I’m posting some of the best work from this year’s LSE activism students this week. Here’s Jessica Louise (email@example.com if you want to see her full campaign strategy and/or offer her a job) introducing her campaign.
As an active campaigner for Trussell Trust, one of the UK’s leading charities supporting food banks throughout the nation, I am constantly amazed by the levels of support pledged from corporate sponsors and donors. In a previous blog, I’ve written about Trussell Trust’s work with Tesco, and the significance of Tesco’s Food Collections in stores around the country.
Here, I want to write about a campaign stunt by Kellogg’s, who are working together with Trussell Trust and other leading food charities to tackle the growing problem of food deserts in the UK.
What is a food desert?
They’re not literal deserts, but they may as well be. Food deserts are areas, often urban, where there is limited access to nutritional and affordable food. This could be for a range of reasons: high poverty levels, bad public transport links, or just simply a lack of affordable supermarkets in the area. It’s not that there’s no food in these areas – it’s just that the only options are small convenience stores which are more expensive, or takeout places (basically just your local chippy or kebab shop).
With rising living costs, people are experiencing reduced budgets, and for some people in food deserts, the cost of the bus fare to the supermarket could be the cost of a meal.
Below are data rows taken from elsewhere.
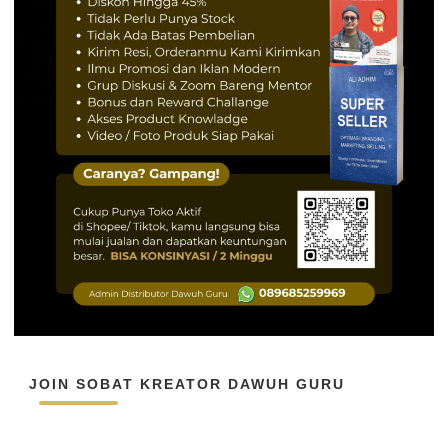
JOIN SOBAT KREATOR DAWUH GURU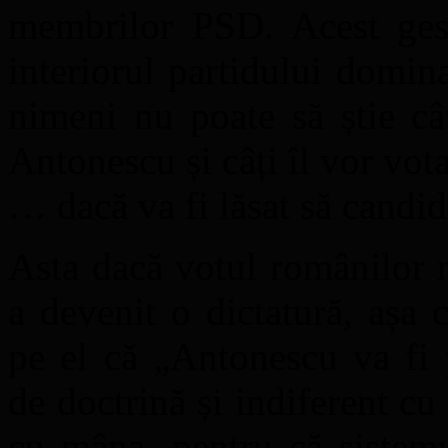
membrilor PSD. Acest ges
interiorul partidului domina
nimeni nu poate să știe câ
Antonescu și câți îl vor vo
… dacă va fi lăsat să candid
Asta dacă votul românilor 
a devenit o dictatură, așa
pe el că „Antonescu va fi 
de doctrină și indiferent c
cu mâna, pentru că sistemu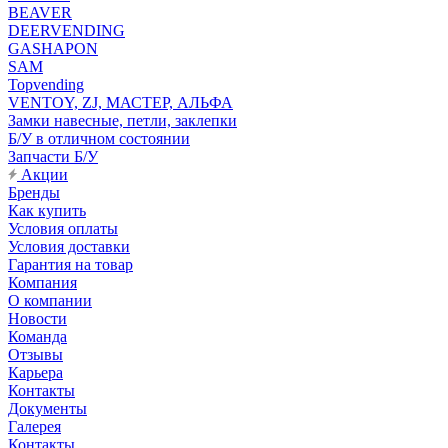
BEAVER
DEERVENDING
GASHAPON
SAM
Topvending
VENTOY, ZJ, МАСТЕР, АЛЬФА
Замки навесные, петли, заклепки
Б/У в отличном состоянии
Запчасти Б/У
Акции
Бренды
Как купить
Условия оплаты
Условия доставки
Гарантия на товар
Компания
О компании
Новости
Команда
Отзывы
Карьера
Контакты
Документы
Галерея
Контакты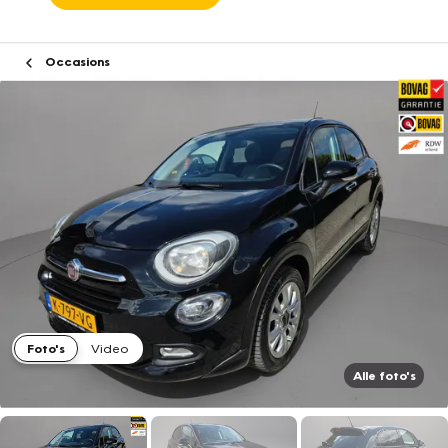
Occasions
Foto's
Video
Alle foto's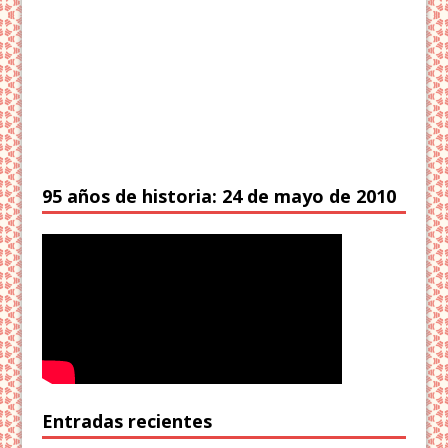
95 años de historia: 24 de mayo de 2010
Entradas recientes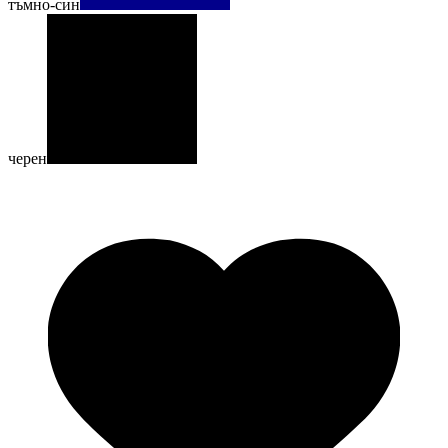
тъмно-син
черен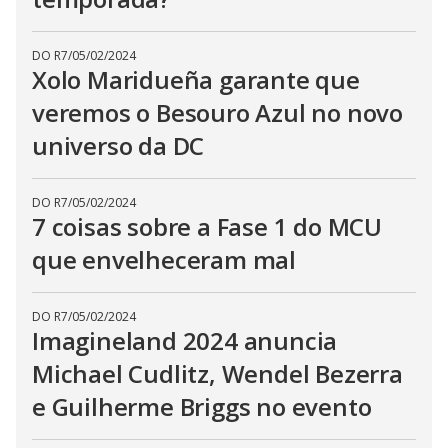
DO R7
/
05/02/2024
Xolo Maridueña garante que
veremos o Besouro Azul no novo
universo da DC
DO R7
/
05/02/2024
7 coisas sobre a Fase 1 do MCU
que envelheceram mal
DO R7
/
05/02/2024
Imagineland 2024 anuncia
Michael Cudlitz, Wendel Bezerra
e Guilherme Briggs no evento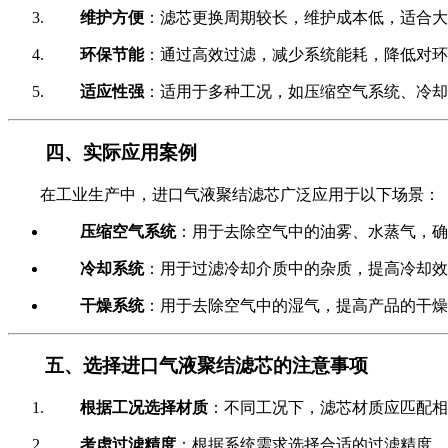
维护方便
：滤芯更换周期较长，维护成本低，适合大
环保节能
：通过高效过滤，减少系统能耗，降低对环
适应性强
：适用于多种工况，如压缩空气系统、冷却
四、实际应用案例
在工业生产中，进口气液聚结滤芯广泛应用于以下场景：
压缩空气系统
：用于去除空气中的油雾、水蒸气，确
冷却系统
：用于过滤冷却介质中的杂质，提高冷却效
干燥系统
：用于去除空气中的湿气，提高产品的干燥
五、选择进口气液聚结滤芯的注意事项
根据工况选择材质
：不同工况下，滤芯材质应匹配
考虑过滤精度
：根据系统需求选择合适的过滤精度，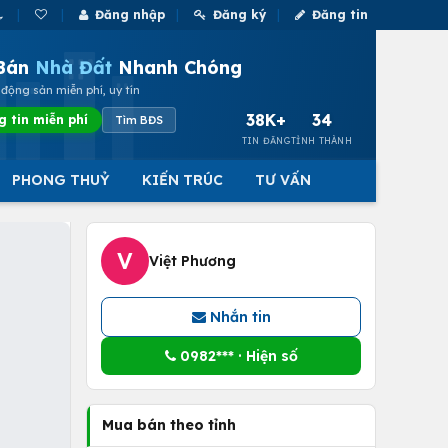
Đăng nhập
Đăng ký
Đăng tin
Bán
Nhà Đất
Nhanh Chóng
động sản miễn phí, uy tín
38K+
34
g tin miễn phí
Tìm BĐS
TIN ĐĂNG
TỈNH THÀNH
PHONG THUỶ
KIẾN TRÚC
TƯ VẤN
V
Việt Phương
Nhắn tin
0982*** · Hiện số
Mua bán theo tỉnh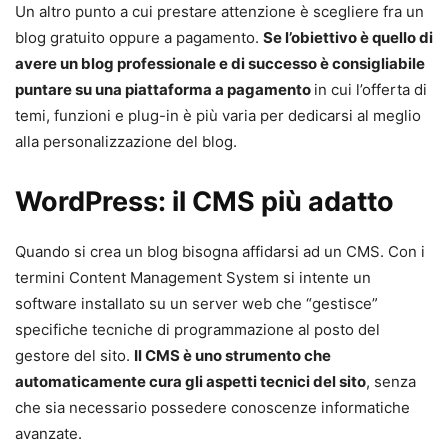
Un altro punto a cui prestare attenzione è scegliere fra un
blog gratuito oppure a pagamento.
Se l’obiettivo è quello di
avere un blog professionale e di successo è consigliabile
puntare su una piattaforma a pagamento
in cui l’offerta di
temi, funzioni e plug-in è più varia per dedicarsi al meglio
alla personalizzazione del blog.
WordPress: il CMS più adatto
Quando si crea un blog bisogna affidarsi ad un CMS. Con i
termini Content Management System si intente un
software installato su un server web che “gestisce”
specifiche tecniche di programmazione al posto del
gestore del sito.
Il CMS è uno strumento che
automaticamente cura gli aspetti tecnici del sito
, senza
che sia necessario possedere conoscenze informatiche
avanzate.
Food deserts are a massive problem in the US, with research suggesting a high correlation between food deserts and obesity (as the lovely cartoon below shows), but they’re a growing problem in the UK too, with over 10 million people living in one.
Credit: Spoon University.
What’s the solution?
There’s no one simple solution. Getting supermarkets to build in underserved areas, and improving nutrition education are just some of the things that can be done.
So, what is being done?
A campaign has been launched by a coalition headed by Trussell Trust, which aims to encourage supermarkets to build in food deserts in the UK. In various locations, pop-up supermarkets have appeared which aim to raise awareness about the importance of accessible and healthy food. A petition has been launched, asking the government to take action.
Support from Kellogg’s!
Corporate support can make all the difference to a campaign like this. Big, multi-million corporations hold a lot of power in raising awareness and calling the public to action. Last month, it was announced that Kellogg’s would be joining the coalition and recently a key part of their campaign was rolled out. They’ve changed their Cornflakes packaging, and the famous Cornflakes chicken is now in a desert! This is a great tactic, a marketing stunt that not only puts Kellogg’s in the headlines and boosts sales for them, but also reaches millions of households.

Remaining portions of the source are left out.